Darcy took her hand and kissed her fingers lightly, eyes locked with hers, naturally resonant voice husky. “It seems that I shall win in either case then.”
“Mr. Darcy, what a pleasant surprise!”
Both Darcy and Lizzy jolted. Lizzy flushed brightly, but Darcy recovered smoothly, standing with elegant grace to greet the older man smiling pleasantly from the aisle. “Lord Ellis. What brings you from Suffolk?”
“Sea air and horses, naturally. Likely the same as yourself. Mrs. Darcy, I trust you are well?”
Lizzy smiled. “Quite well, my Lord. It is a delight to see you again. Is Lady Ellis accompanying you?”
“Alas, she despises horse racing and has opted to shop.” More random chatter ensued, Lord Ellis eventually leaving the Darcys to “continue their amusements” with a wink, Lizzy reddening again.
The afternoon hours elapsed. Darcy and Lizzy kept to their contest with playful seriousness, neither willing to tolerate defeat although it was equally obvious that neither would really suffer if the loser. Surprisingly, Lord Ellis was not the only acquaintance encountered. Probably a fifth of the attendees seated in the stadium section relegated to those of wealth and station were known to Darcy. Several were military officers introduced through Col. Fitzwilliam, but most were social peers familiar to varying degrees. Between casual conversations, thrilling races, a personally escorted tour of the Nelson monument site, delicious refreshments, the stimulating competition in wagering, and the incomparable joy produced by the presence of the other, Darcy and Lizzy were glowing by the time they settled into the carriage.

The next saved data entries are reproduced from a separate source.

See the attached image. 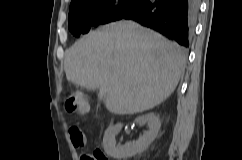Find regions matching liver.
Segmentation results:
<instances>
[{
    "label": "liver",
    "instance_id": "6515ba94",
    "mask_svg": "<svg viewBox=\"0 0 242 160\" xmlns=\"http://www.w3.org/2000/svg\"><path fill=\"white\" fill-rule=\"evenodd\" d=\"M185 69L182 47L133 21H118L91 31L67 52L68 81L99 89L108 111L144 112L165 101Z\"/></svg>",
    "mask_w": 242,
    "mask_h": 160
}]
</instances>
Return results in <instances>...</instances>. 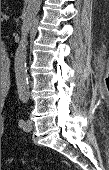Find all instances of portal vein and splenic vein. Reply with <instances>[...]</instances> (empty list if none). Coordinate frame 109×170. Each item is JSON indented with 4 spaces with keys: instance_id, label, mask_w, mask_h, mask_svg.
I'll use <instances>...</instances> for the list:
<instances>
[{
    "instance_id": "1",
    "label": "portal vein and splenic vein",
    "mask_w": 109,
    "mask_h": 170,
    "mask_svg": "<svg viewBox=\"0 0 109 170\" xmlns=\"http://www.w3.org/2000/svg\"><path fill=\"white\" fill-rule=\"evenodd\" d=\"M1 20H2V21H3V20H8V16H7V15H3Z\"/></svg>"
}]
</instances>
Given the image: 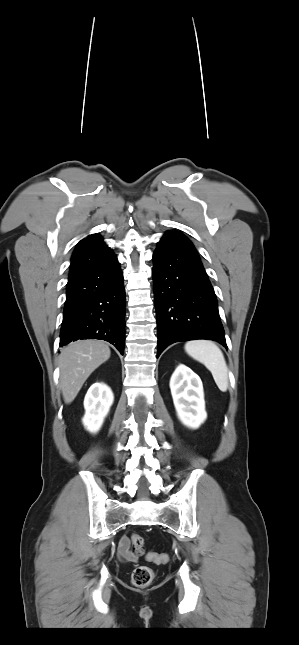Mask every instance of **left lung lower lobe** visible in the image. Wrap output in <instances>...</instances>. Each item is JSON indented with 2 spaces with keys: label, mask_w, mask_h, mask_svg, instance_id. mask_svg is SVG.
I'll list each match as a JSON object with an SVG mask.
<instances>
[{
  "label": "left lung lower lobe",
  "mask_w": 299,
  "mask_h": 645,
  "mask_svg": "<svg viewBox=\"0 0 299 645\" xmlns=\"http://www.w3.org/2000/svg\"><path fill=\"white\" fill-rule=\"evenodd\" d=\"M158 353L175 342L210 339L227 347L214 289L192 242L168 231L153 253Z\"/></svg>",
  "instance_id": "0a47b994"
}]
</instances>
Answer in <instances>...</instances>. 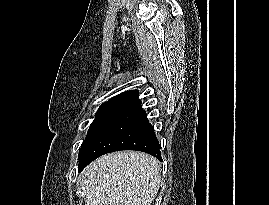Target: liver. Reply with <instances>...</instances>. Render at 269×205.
<instances>
[{
    "label": "liver",
    "mask_w": 269,
    "mask_h": 205,
    "mask_svg": "<svg viewBox=\"0 0 269 205\" xmlns=\"http://www.w3.org/2000/svg\"><path fill=\"white\" fill-rule=\"evenodd\" d=\"M159 162L137 151L101 156L81 174L85 205H151L160 187Z\"/></svg>",
    "instance_id": "1"
}]
</instances>
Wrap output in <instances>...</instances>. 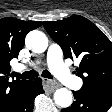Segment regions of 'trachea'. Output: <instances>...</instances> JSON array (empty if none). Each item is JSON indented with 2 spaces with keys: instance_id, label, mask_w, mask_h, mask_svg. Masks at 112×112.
Segmentation results:
<instances>
[{
  "instance_id": "3493384b",
  "label": "trachea",
  "mask_w": 112,
  "mask_h": 112,
  "mask_svg": "<svg viewBox=\"0 0 112 112\" xmlns=\"http://www.w3.org/2000/svg\"><path fill=\"white\" fill-rule=\"evenodd\" d=\"M13 76L17 77V78H20V79H31V78H35L38 76V72L35 71V70H32V71H26L22 74H19V73H16V72H13L12 73ZM42 77L44 78H49V79H53V76L51 75V73L47 70H44L42 72Z\"/></svg>"
}]
</instances>
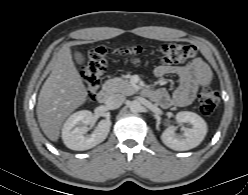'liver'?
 Masks as SVG:
<instances>
[{
  "label": "liver",
  "instance_id": "6515ba94",
  "mask_svg": "<svg viewBox=\"0 0 248 195\" xmlns=\"http://www.w3.org/2000/svg\"><path fill=\"white\" fill-rule=\"evenodd\" d=\"M86 99L87 90L74 65L71 49L63 46L38 97L36 113L44 134L56 142L65 119Z\"/></svg>",
  "mask_w": 248,
  "mask_h": 195
}]
</instances>
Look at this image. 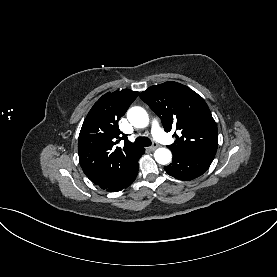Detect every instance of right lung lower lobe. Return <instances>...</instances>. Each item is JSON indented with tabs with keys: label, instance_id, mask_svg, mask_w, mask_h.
<instances>
[{
	"label": "right lung lower lobe",
	"instance_id": "obj_1",
	"mask_svg": "<svg viewBox=\"0 0 277 277\" xmlns=\"http://www.w3.org/2000/svg\"><path fill=\"white\" fill-rule=\"evenodd\" d=\"M144 152H145V150H143L141 155H143ZM141 155H140V157H141ZM139 158L130 166L129 169L126 170V172L117 181H115L106 190L109 192H117V191L122 190L123 188H127L128 186H130L134 182V180L136 179L137 174H138Z\"/></svg>",
	"mask_w": 277,
	"mask_h": 277
}]
</instances>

Lizzy promptly turned to her husband. “Now! Time to count the profits and see who the victor is.”
Darcy laughed, but retrieved his money clip as Lizzy opened her reticule. Lizzy had been impishly secretive in her selections, insisting that Darcy stand away as she placed her bets so he “would not cheat.” Darcy, in turn, had feigned confusion and dismay with much frowning and chin scratching. In between the blatantly smug articulations and theatrical heavy sighs, they mutually reveled in taunting each other.
Nonetheless, to Darcy’s extreme pride, Lizzy calculated earnestly and won far more often than she lost. In the end, Darcy prevailed in their cordial competition, but by a mere four pounds.

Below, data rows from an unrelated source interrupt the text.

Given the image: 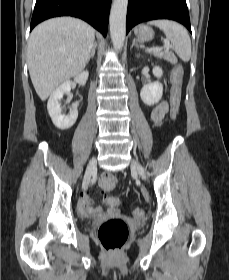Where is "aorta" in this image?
<instances>
[{
  "label": "aorta",
  "mask_w": 229,
  "mask_h": 280,
  "mask_svg": "<svg viewBox=\"0 0 229 280\" xmlns=\"http://www.w3.org/2000/svg\"><path fill=\"white\" fill-rule=\"evenodd\" d=\"M128 0H114L110 12V36L115 49H122L125 41Z\"/></svg>",
  "instance_id": "1"
}]
</instances>
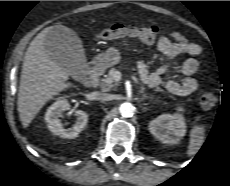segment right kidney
I'll list each match as a JSON object with an SVG mask.
<instances>
[{
	"label": "right kidney",
	"mask_w": 230,
	"mask_h": 186,
	"mask_svg": "<svg viewBox=\"0 0 230 186\" xmlns=\"http://www.w3.org/2000/svg\"><path fill=\"white\" fill-rule=\"evenodd\" d=\"M67 110H70V104L64 99H59L47 109L45 121L53 134L63 138L73 139L77 137L87 125L88 115L82 110L75 111L77 118L75 124L71 128H64L60 118L63 117V113Z\"/></svg>",
	"instance_id": "ca27d5eb"
}]
</instances>
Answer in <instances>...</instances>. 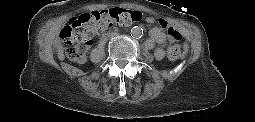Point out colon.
<instances>
[{"label": "colon", "mask_w": 255, "mask_h": 122, "mask_svg": "<svg viewBox=\"0 0 255 122\" xmlns=\"http://www.w3.org/2000/svg\"><path fill=\"white\" fill-rule=\"evenodd\" d=\"M142 17L143 15L139 11L112 8L92 11L72 19L60 34L62 41L66 44L68 58L78 63L84 62L91 45V38L101 29L115 25H129L139 22ZM160 25L167 29V34L170 37V42L166 48V58L174 61L178 59L181 53L179 44L181 35L164 22H160Z\"/></svg>", "instance_id": "5ec220e1"}]
</instances>
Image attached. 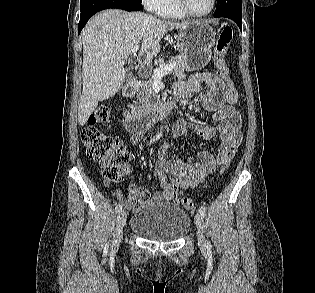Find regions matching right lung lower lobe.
I'll return each mask as SVG.
<instances>
[{"mask_svg":"<svg viewBox=\"0 0 315 293\" xmlns=\"http://www.w3.org/2000/svg\"><path fill=\"white\" fill-rule=\"evenodd\" d=\"M108 8L137 11L143 9V6L141 5V0H81V16L78 24V32H81L91 16Z\"/></svg>","mask_w":315,"mask_h":293,"instance_id":"obj_1","label":"right lung lower lobe"}]
</instances>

“Game well played, Elizabeth. I am very proud of you. You chose horses wisely and it paid off.”
“Thank you, William, but you have triumphed fairly. Name your desired reward, sir, and it shall be granted.”
“Hmm… What a difficult decision this is! What can I possibly desire from you? Let me think a bit.” He kept up the false musing all the way back to the resort, Lizzy sitting serenely beside him staring out the window as if wholly uninterested.